On February 1, 2017 I received my Ph.D. from the English department at the Graduate Center of the City University of New York. I also earned a Certificate in American Studies. Previously, I have received my M.A. and M.Phil. in English from the Graduate Center and a B.A. in English from Lafayette College. In the Fall of 2016, I was a Fellow-in-Residence at the Mellon Committee on Globalization and Social Change at the Graduate Center. Previously, I was a 2015-16 IRADAC (Institute for Research on the African Diaspora in the Americas and the Caribbean) Fellow at the Graduate Center and a Writing Across the Curriculum (WAC) Fellow at Hostos Community College, CUNY, a position held from 2014-2016. I have been a Graduate Teaching Fellow at the College of Staten Island, CUNY and an Adjunct Lecturer at LaGuardia Community College, CUNY, where I have taught courses in both composition and literature from the pre-1865 and post-1865 periods, both American and British. Broadly, my research and teaching interests are in US literatures of the long nineteenth century, with an emphasis on the pre-Civil War period. I study the intersections of race, slavery, resistance, freedom, and textuality in the United States and the Atlantic world.
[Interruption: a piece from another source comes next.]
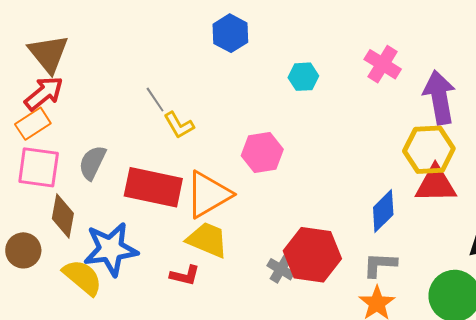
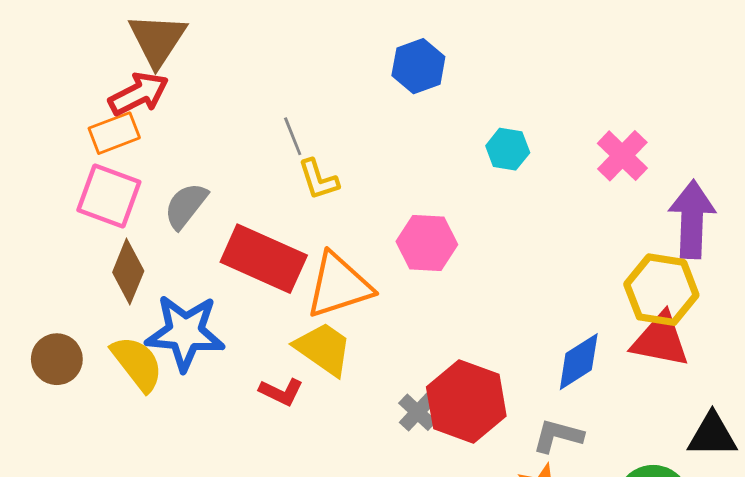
brown circle: (23, 250) -> (57, 359), moved

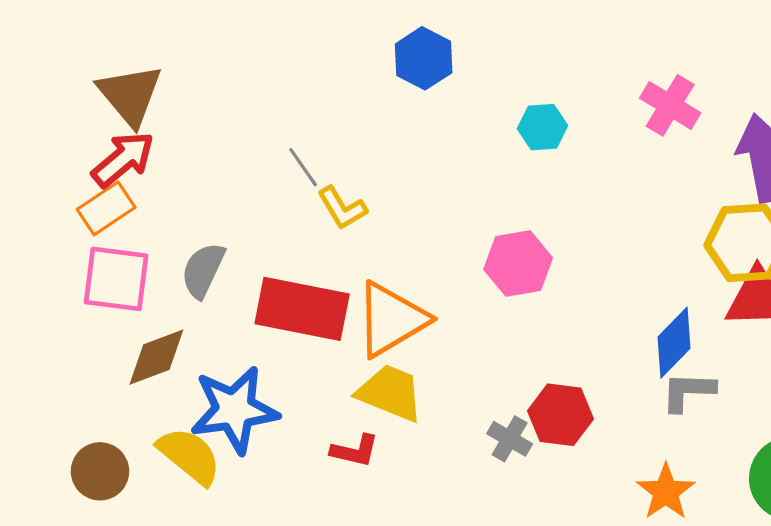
pink hexagon: (427, 243) -> (518, 264), moved
brown diamond: (128, 272) -> (156, 357), turned 60
red hexagon: (466, 402) -> (561, 415), size x0.7
gray L-shape: (558, 436) -> (688, 391), moved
My dissertation examines a counter-archive of pre-Civil War US literature that imagines marronage as offering alternate spaces of freedom, refuge, and autonomy outside the unidirectional South-to-North geographical trajectory of the Underground Railroad, which has often framed the story of freedom and unfreedom for African Americans in pre-1865 US cultural studies. I argue that literary representations of marronage respond to the legislatively enforced political geography of slavery as a national institution after the passage of the Fugitive Slave Act in 1850 and, subsequently, the Kansas-Nebraska Act in 1854, the Dred Scott decision in 1857, and the upholding of the Fugitive Slave Law’s constitutionality in 1859. Through maroons and marronage we can locate alternate spaces of fugitive freedom within slaveholding territory, thereby contesting fixed notions of the sectional geography of freedom and unfreedom in the antebellum United States and expanding the geospatial imaginary through which we interpret the complexities of early African American literature and life. My dissertation supervisor is Professor Eric Lott, and Professors Duncan Faherty and Robert Reid-Pharr are the members of my dissertation committee.
My dissertation research has been supported by grants and fellowships from the English Department at the Graduate Center (the Morton Cohen Dissertation Year Travel Award); the Advanced Research Collaborative; the Doctoral Students’ Research Grant Program; IRADAC (the Institute for Research on the African Diaspora in the Americas and the Caribbean); a highly competitive Graduate Center Dissertation Fellowship; travel grants from the Modern Language Association, Society for the Study of American Women Writers, Northeast MLA, South Central MLA, and the Presidential Research Fund at the Graduate Center; and a Lillian Gary Taylor Fellowship in American Literature at the University of Virginia. This past June, I spent a week at the Virginia Historical Society (VHS) on an Andrew W. Mellon Foundation Fellowship to perform research for my dissertation in their wonderful historical collections.